QUT’s scanning electron microscope (SEM) was used to obtain high quality images of the grape microstructure at several stages of the drying process. Each sample was placed inside the SEM and the chamber was placed under vacuum. The electron beam was focussed on the sample and the image created by secondary electron generation was recorded. The image taken of each sample was at a region of the grape which appeared not physically damaged, and was away from the edge of the grape to ensure only the mesocarp (large, inside grape cells) of the microstructure was captured. Each grape sample was imaged at 400 X and 250 X magnifications in the same region (NB: the grape sample from the Temperature 55^oC group after ten hours was imaged at 300X magnification instead of 400X). These images were saved for processing and labelled according to their drying conditions.

These images were saved for processing and labelled according to their drying conditions.For example , sample H10T1_400 signifies the halved grape specimen that was dried for ten hours (H10) at Temperature 1 (T1) and imaged at 400X magnification (_400).

Image Processing Techniques

Image processing techniques were employed to automatically quantitate the microstructure found in each SEM images. Characteristics of the cell shape, including average area and perimeter, of each sample were obtained to enable relationships to be drawn between changes in microstructure and drying time and temperatures. The first stage of the image processing was to identify regions of the image which signified cell walls and create an outline or boundary of these cells. Once this was established, analysis of the segmented/boundary image could be analysed to determine the mean dimensional characteristics of each sample. The image processing algorithm was required to omit holes and non-typical microstructure from the analysis, without affecting the quality of the output. MATLAB was used in conjunction with the image processing toolbox to create the algorithm to analyse the images. Throughout the development of the image processing algorithms, the SEM image taken at 400 times magnification of the grape specimen was used as an example as the 400X image, upon visual inspection of all SEM images, provided a clearer and easier to analyse microstructure. Techniques were drawn from examples of image processing of cells in literature and from expanding upon processing techniques outlined by Gonzalez and Woods in their 2009 text “Digital Image Processing using MATLAB” (Gonzalez & Woods, 2002).

Procedure Followed for Determination of Outline of Cells

The first step after importing the chosen image into MATLAB was to convert it to a binary greyscale image. The size of this image was found and used to crop of the information panel at the bottom of the image.

Pre-Processing

A range of pre-processing measures or filters were applied to several SEM images with different appearances to note the effect. The three most effective of those attempted were the histogram equalisation, top hat, and bottom hat filtering [24,30]. The histogram equalisation improves the visibility of the cell boundaries effectively in both very different contrasting SEM images. The direct impact of the final segmentation from the Top and Bottom Hat filters were also confirmed by processing the final algorithm using each one, to detrimental effects. Thus the histogram equalisation method was used to emphasise the cell boundary prior to further analysis.

Pyramid Reduction

The pyramid function was used to reduce the above processed image to enable smoother and easier identification of the cell boundaries. The process reduced the image in both the horizontal and vertical dimensions by using a Gaussian shaped weighting function [25]. This reduced the size of the image by half and enhances salient image features. Pyramid reduction was conducted twice on the histogram equalised image to reduce it to a quarter of the original size.

Cell Boundary Modelling

Three techniques were employed for this procedure.

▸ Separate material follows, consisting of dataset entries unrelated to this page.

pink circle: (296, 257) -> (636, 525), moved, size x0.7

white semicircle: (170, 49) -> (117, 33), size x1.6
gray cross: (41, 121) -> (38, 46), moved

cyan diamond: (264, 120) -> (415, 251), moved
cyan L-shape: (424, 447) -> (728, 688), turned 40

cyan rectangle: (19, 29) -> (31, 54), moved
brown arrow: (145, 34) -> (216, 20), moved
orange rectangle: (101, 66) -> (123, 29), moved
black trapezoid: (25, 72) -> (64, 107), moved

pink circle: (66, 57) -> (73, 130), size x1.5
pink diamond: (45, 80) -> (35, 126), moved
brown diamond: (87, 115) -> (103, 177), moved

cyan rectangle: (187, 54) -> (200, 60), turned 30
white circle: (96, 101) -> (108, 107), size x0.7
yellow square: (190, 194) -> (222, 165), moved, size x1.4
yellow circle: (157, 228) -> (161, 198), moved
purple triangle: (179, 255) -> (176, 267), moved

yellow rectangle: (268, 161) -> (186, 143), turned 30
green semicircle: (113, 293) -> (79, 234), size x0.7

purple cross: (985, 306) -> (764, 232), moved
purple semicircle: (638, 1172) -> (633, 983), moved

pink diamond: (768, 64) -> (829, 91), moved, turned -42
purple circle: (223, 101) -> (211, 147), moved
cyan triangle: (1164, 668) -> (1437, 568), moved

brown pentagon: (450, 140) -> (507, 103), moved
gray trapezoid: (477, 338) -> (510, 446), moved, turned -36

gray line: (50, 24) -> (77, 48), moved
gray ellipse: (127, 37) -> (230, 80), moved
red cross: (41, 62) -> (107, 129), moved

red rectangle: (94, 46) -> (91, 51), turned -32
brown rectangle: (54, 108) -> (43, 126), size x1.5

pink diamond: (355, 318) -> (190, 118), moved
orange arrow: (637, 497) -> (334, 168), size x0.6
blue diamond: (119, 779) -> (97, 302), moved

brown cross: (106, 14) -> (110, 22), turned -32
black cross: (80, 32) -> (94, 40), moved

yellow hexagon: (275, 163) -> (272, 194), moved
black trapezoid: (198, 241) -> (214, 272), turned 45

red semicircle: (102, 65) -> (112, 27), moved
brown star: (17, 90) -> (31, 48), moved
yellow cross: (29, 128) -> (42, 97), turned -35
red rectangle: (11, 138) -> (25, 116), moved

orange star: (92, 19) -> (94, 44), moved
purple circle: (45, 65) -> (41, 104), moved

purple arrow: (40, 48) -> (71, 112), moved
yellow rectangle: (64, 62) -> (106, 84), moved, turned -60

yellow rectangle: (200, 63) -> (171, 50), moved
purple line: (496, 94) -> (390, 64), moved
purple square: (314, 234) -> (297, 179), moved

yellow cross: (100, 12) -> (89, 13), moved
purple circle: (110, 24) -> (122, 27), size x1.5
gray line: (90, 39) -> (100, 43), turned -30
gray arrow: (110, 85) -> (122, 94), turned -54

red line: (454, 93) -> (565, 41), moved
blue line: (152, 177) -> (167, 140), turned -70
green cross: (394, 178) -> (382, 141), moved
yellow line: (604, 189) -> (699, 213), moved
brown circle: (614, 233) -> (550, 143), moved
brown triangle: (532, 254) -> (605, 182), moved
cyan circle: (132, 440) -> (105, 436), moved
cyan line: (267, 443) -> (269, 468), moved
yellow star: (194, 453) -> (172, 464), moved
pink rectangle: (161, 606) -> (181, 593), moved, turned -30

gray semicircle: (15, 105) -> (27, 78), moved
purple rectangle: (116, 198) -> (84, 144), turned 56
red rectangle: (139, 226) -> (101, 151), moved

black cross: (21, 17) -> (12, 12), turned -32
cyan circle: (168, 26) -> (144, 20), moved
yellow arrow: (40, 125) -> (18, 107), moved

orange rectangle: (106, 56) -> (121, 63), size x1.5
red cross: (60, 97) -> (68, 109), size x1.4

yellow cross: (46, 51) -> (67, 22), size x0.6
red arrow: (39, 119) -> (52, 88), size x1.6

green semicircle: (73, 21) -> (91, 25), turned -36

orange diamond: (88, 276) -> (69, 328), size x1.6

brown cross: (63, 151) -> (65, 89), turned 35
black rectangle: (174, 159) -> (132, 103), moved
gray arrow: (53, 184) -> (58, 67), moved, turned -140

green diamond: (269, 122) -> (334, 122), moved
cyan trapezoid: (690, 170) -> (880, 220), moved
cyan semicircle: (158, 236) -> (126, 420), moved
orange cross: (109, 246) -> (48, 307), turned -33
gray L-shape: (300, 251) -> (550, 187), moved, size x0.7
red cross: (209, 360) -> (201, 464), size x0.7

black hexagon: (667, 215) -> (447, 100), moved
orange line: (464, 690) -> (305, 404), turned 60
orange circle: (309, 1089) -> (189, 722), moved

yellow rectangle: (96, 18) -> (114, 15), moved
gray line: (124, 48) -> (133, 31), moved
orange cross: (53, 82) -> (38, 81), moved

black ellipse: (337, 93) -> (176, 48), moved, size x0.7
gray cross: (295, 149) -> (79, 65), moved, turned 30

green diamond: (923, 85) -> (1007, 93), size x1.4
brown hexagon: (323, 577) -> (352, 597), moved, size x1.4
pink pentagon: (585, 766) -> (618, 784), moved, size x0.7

Technique 1: Watershed Segmentation Method

The first technique used to model the cell boundaries in the SEM images was segmentation using the watershed function. The watershed function utilised the behaviour of water catchments in nature., which shows that a basin will drain water into the lowest/deepest point [24]. Figure 5, shows how catchment basins are formed around large depths and that watershed or ridge lines appear on the boundaries of these catchments.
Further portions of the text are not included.